# I Identity Matrix

1. Jun 19, 2017

### MikeSv

Hello everyone.

Iam working on a course in multivariable control theory and I stumbled over the Identity Matrix.

I understand what the identity matrix is, though the use of it is a mistery...

I was reading about going from state space to transfer functions and I found this expressions:

Known:
X'=AX+BU

Taking Laplace transform (with zero initial conditions)
sX(s)=AX(s)+BU(s)

The state equation can be write in the form
(sI−A)X(s)= BU(s)

Now Iam wondering why I would need an Identity Matrix when bringing A to the left sided of the equation?

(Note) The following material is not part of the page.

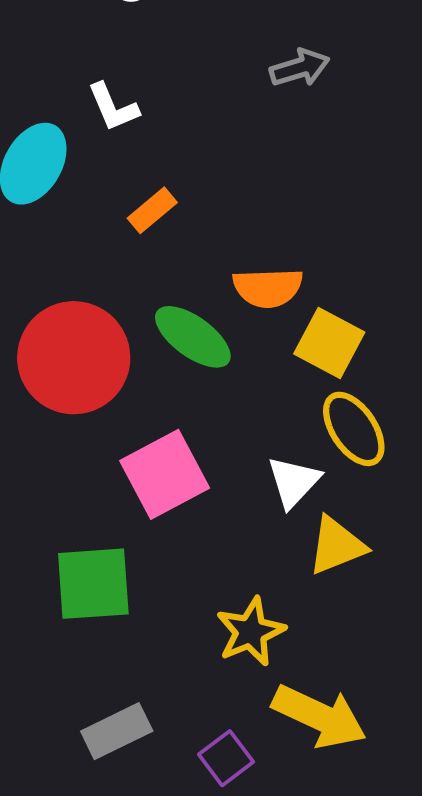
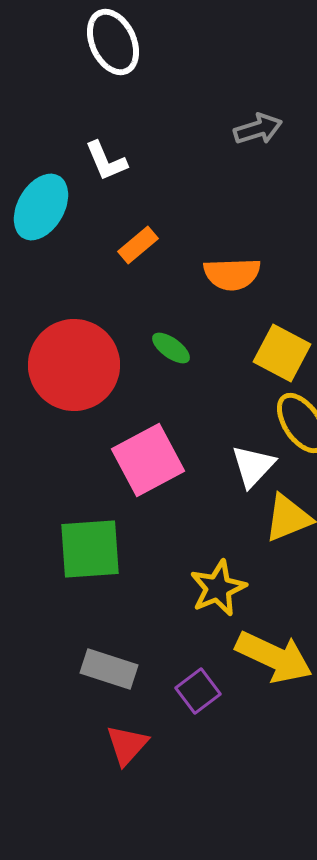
orange semicircle: (268, 288) -> (232, 274), moved
green ellipse: (193, 337) -> (171, 348), size x0.6
gray rectangle: (117, 731) -> (109, 669), turned 44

Thanks in advance for any help,

Cheers,

Michael

2. Jun 19, 2017

### Staff: Mentor

I'm not sure I know what you mean. If you have $sX(s)- AX(s)=BU(s)$ and pull the common factor $X(s)$ out via the distributive law, you get $(s-A(s))X(s)=BU(s)$. However, $s$ minus $A(s)$ isn't defined, it isn't even in the same space (in general; don't know where your objects are from). Thus we have to write $sX(s)=s\cdot I \cdot X(s)$ first and are then left with $(s\cdot I)\cdot X(s)$.

3. Jun 19, 2017

### Staff: Mentor

You cannot subtract a matrix from a real number. What would the result be? A matrix or a real number?
If you have sX(s) - AX(s), you cannot directly factor out X(s) due to this issue.
You know that X(s) = IX(s), and if you write sX(s) - AX(s) = sIX(s) - AX(s), then you can factor out X(s), as both sI and A are matrices.

edit: fresh was faster.

4. Jun 19, 2017

### MikeSv

Hi and thanks for all replies.

That makes sense :-)

So the identity matrix is needed to convert my real number s into a Matrice that has the same size as A to be able to do the subtraction, right?

Cheers,

Mike

5. Jun 19, 2017

### Staff: Mentor

Right.

6. Jun 19, 2017

### MikeSv

Great

Thanks again for the quick reply and and help!

/Mike

7. Jun 19, 2017

### WWGD

Just to note, the term I think is most common for singular of matrices is matrix; just in case you run into it ( figuratively, I hope ; ) )..EDIT: It makes sense to go from either matrix to matrixes within the English language as well as from matrices to matrice, but it does not work out this way in this case.

Last edited: Jun 19, 2017
8. Jun 19, 2017

### Staff: Mentor

Yes, that's correct. This is something left over from Latin. In some cases, the suffix "rix" is used for feminine agents; e.g., aviatrix (fem. counterpart of aviator) and dominatrix. The plurals change the "rix" to "rices".